1. Vocês conhecem os Parâmetros para Atuação de Assistentes Sociais na
Política de Saúde?
2. Já leram os Parâmetros para Atuação de Assistentes Sociais na Política
de Saúde?
3. Já participaram de alguma reunião para a discussão dos Parâmetros para
Atuação de Assistentes Sociais na Política de Saúde?
4. O que mais chama a atenção dos assistentes sociais que trabalham na
sua unidade nos Parâmetros para Atuação de Assistentes Sociais na Política de
Saúde?
5. Quais as principais demandas dos usuários ao assistente social que atua
na saúde em Pernambuco no contexto atual?
6. Quais as principais demandas institucionais ao assistente social que atua
na saúde em Pernambuco no contexto atual?

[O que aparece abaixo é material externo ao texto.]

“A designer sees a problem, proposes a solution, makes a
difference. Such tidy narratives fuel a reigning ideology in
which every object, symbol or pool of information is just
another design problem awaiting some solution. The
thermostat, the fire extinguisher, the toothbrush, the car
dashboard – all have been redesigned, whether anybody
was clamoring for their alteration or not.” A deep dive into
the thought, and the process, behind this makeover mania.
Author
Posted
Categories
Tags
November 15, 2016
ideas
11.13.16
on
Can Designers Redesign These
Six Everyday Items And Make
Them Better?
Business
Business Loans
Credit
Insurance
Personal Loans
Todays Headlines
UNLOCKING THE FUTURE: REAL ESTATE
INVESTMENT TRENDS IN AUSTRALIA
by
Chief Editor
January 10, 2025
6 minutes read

7. Dentre as atribuições e competências elencadas nos Parâmetros para
Atuação de Assistentes Sociais na Política de Saúde, quais as ações que vocês
e seus pares executam e como elas vêm sendo implementadas, levando-se em
conta os seguintes tópicos:
o Ações socioassistenciais
o Ações de articulação com a equipe de saúde
o Ações socioeducativas
o Ações de mobilização, participação e controle social
o Ações de investigação planejamento e gestão
o Ações de assessoria, qualificação e formação profissional
8. Os assistentes sociais executam ações que não são reconhecidas como
atribuições da sua profissão? Por que as realizam?

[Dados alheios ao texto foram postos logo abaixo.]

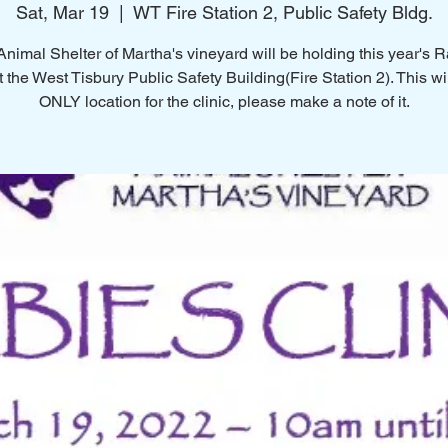
Sat, Mar 19
  |  
WT Fire Station 2, Public Safety Bldg.
nimal Shelter of Martha's vineyard will be holding this year's 
t the West Tisbury Public Safety Building(Fire Station 2). This wi
ONLY location for the clinic, please make a note of it.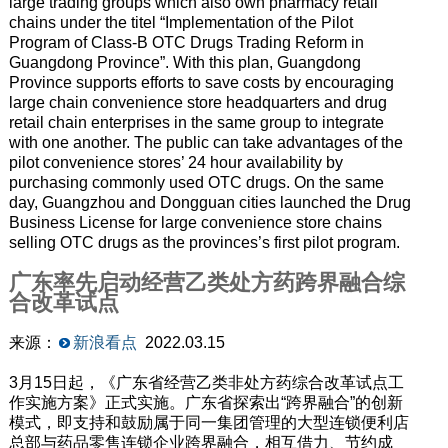
large trading groups which also own pharmacy retail
chains under the titel “Implementation of the Pilot
Program of Class-B OTC Drugs Trading Reform in
Guangdong Province”. With this plan, Guangdong
Province supports efforts to save costs by encouraging
large chain convenience store headquarters and drug
retail chain enterprises in the same group to integrate
with one another. The public can take advantages of the
pilot convenience stores’ 24 hour availability by
purchasing commonly used OTC drugs. On the same
day, Guangzhou and Dongguan cities launched the Drug
Business License for large convenience store chains
selling OTC drugs as the provinces’s first pilot program.
广东率先启动经营乙类处方药跨界融合综
合改革试点
来源：
新浪看点
2022.03.15
3月15日起，《广东省经营乙类非处方药综合改革试点工
作实施方案》正式实施。广东省探索出“跨界融合”的创新
模式，即支持和鼓励属于同一集团管理的大型连锁便利店
总部与药品零售连锁企业跨界融合，相互借力、节约成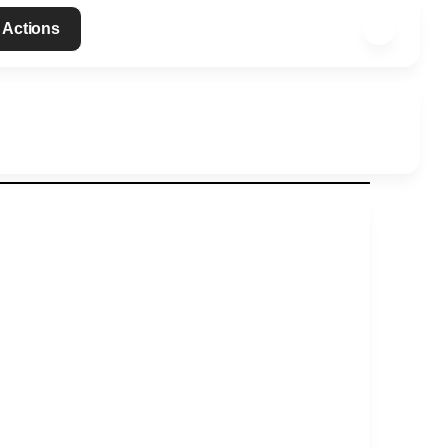
 Actions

9. Quais os fatores (internos e externos à instituição) que contribuem para a
implementação dos Parâmetros para Atuação de Assistentes Sociais na Política
de Saúde?
10. Quais os fatores (internos e externos à instituição) que dificultam a
implementação dos Parâmetros para Atuação de Assistentes Sociais na Política
de Saúde?
11. A elaboração dos Parâmetros para Atuação de Assistentes Sociais na
Política de Saúde tem contribuído para o desempenho das atribuições dos
participantes nas prática profissional?
12. Já foi conversado com a direção da Instituição em que vocês trabalham
sobre os Parâmetros?
Se não, por quê?
Se sim, qual o impacto desta ação?
13. Os principais pontos nos Parâmetros são hegemônicos entre os
assistentes sociais da Instituição em que vocês atuam?